Could you copy the records below exactly, keeping none of the images?

Excerpts from a dataset:
-- Opening Marker --
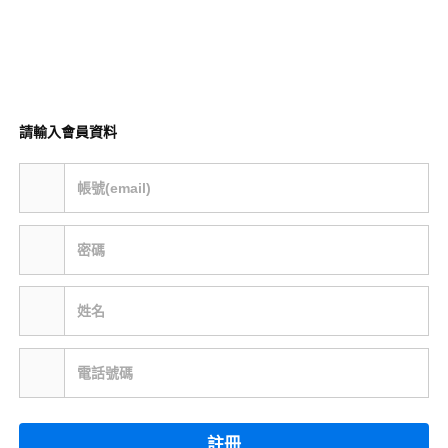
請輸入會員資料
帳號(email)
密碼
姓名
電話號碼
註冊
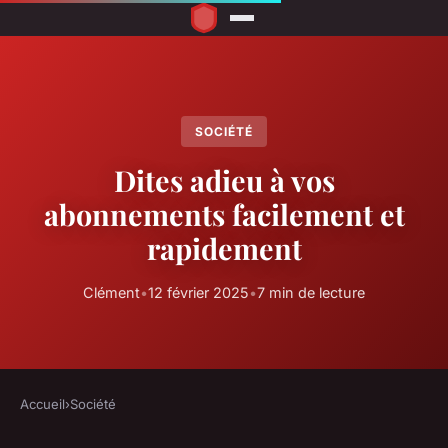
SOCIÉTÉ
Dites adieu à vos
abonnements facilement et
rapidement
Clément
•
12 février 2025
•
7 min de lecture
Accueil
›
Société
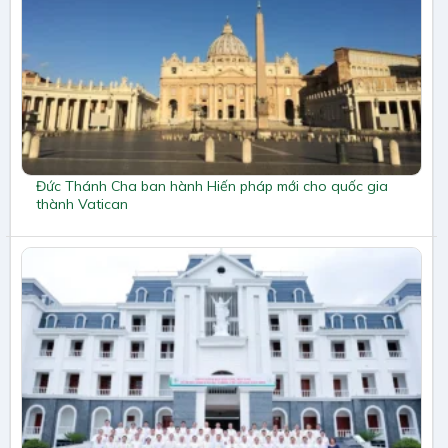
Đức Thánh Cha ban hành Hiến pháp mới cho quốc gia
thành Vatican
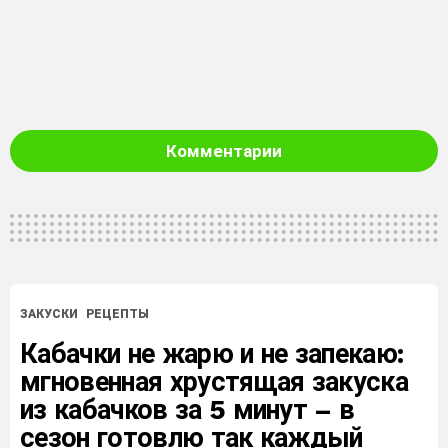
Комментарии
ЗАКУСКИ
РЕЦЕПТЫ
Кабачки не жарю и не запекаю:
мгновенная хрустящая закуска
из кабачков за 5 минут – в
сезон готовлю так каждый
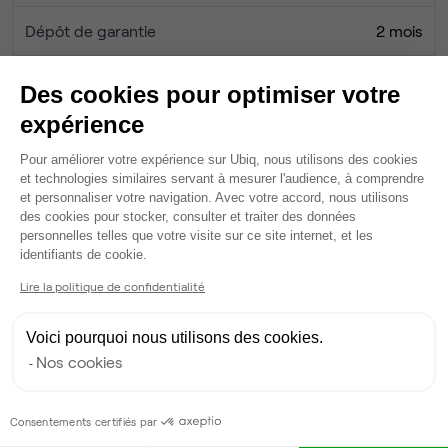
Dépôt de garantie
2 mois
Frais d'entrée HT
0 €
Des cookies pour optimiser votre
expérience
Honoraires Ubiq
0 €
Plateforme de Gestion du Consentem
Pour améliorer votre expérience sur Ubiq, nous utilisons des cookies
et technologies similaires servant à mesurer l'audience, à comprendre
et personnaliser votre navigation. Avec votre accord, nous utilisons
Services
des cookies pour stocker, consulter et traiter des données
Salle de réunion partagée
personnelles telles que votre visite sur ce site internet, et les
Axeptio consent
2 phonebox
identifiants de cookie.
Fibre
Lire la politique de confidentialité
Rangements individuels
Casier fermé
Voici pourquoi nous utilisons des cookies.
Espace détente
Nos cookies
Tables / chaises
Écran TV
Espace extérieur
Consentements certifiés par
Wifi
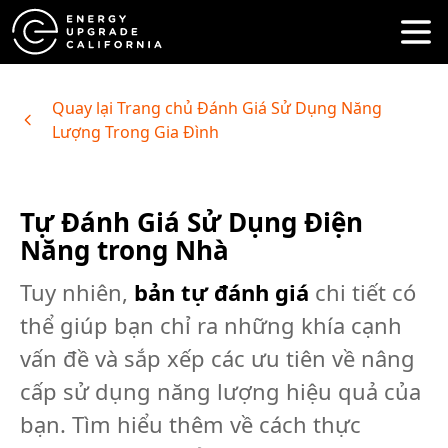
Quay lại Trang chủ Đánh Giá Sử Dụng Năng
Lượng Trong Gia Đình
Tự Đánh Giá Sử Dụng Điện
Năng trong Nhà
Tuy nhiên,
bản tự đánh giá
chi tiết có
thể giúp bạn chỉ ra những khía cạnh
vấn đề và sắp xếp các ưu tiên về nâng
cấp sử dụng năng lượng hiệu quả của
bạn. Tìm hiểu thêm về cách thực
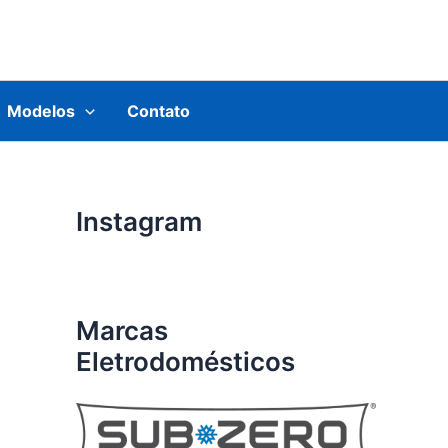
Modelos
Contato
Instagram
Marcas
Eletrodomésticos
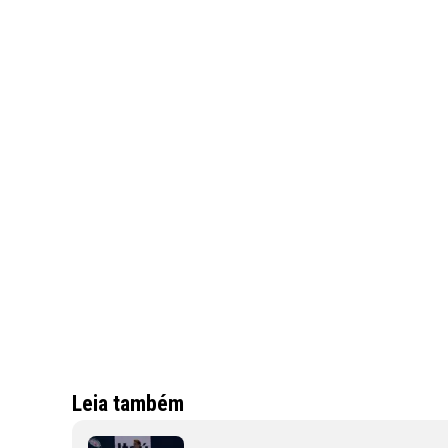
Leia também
-- Closing Marker --
**RESPONSE TO THE EXERCISE**
請輸入會員資料
帳號(email)
密碼
姓名
電話號碼
註冊
SOCIÉTÉ
Dites adieu à vos
abonnements facilement et
rapidement
Clément
•
12 février 2025
•
7 min de lecture
Accueil
›
Société
Đức Thánh Cha ban hành Hiến pháp mới cho quốc gia
thành Vatican
Комментарии
ЗАКУСКИ
РЕЦЕПТЫ
Кабачки не жарю и не запекаю:
мгновенная хрустящая закуска
из кабачков за 5 минут – в
сезон готовлю так каждый
Dépôt de garantie
2 mois
Frais d'entrée HT
0 €
Des cookies pour optimiser votre
expérience
Honoraires Ubiq
0 €
Plateforme de Gestion du Consentem
Pour améliorer votre expérience sur Ubiq, nous utilisons des cookies
et technologies similaires servant à mesurer l'audience, à comprendre
et personnaliser votre navigation. Avec votre accord, nous utilisons
Services
des cookies pour stocker, consulter et traiter des données
Salle de réunion partagée
personnelles telles que votre visite sur ce site internet, et les
Axeptio consent
2 phonebox
identifiants de cookie.
Fibre
Lire la politique de confidentialité
Rangements individuels
Casier fermé
Voici pourquoi nous utilisons des cookies.
Espace détente
Nos cookies
Tables / chaises
Écran TV
Espace extérieur
Consentements certifiés par
Wifi
Quay lại Trang chủ Đánh Giá Sử Dụng Năng
Lượng Trong Gia Đình
Tự Đánh Giá Sử Dụng Điện
Năng trong Nhà
Tuy nhiên,
bản tự đánh giá
chi tiết có
thể giúp bạn chỉ ra những khía cạnh
vấn đề và sắp xếp các ưu tiên về nâng
cấp sử dụng năng lượng hiệu quả của
bạn. Tìm hiểu thêm về cách thực
Modelos
Contato
Instagram
Marcas
Eletrodomésticos
Leia também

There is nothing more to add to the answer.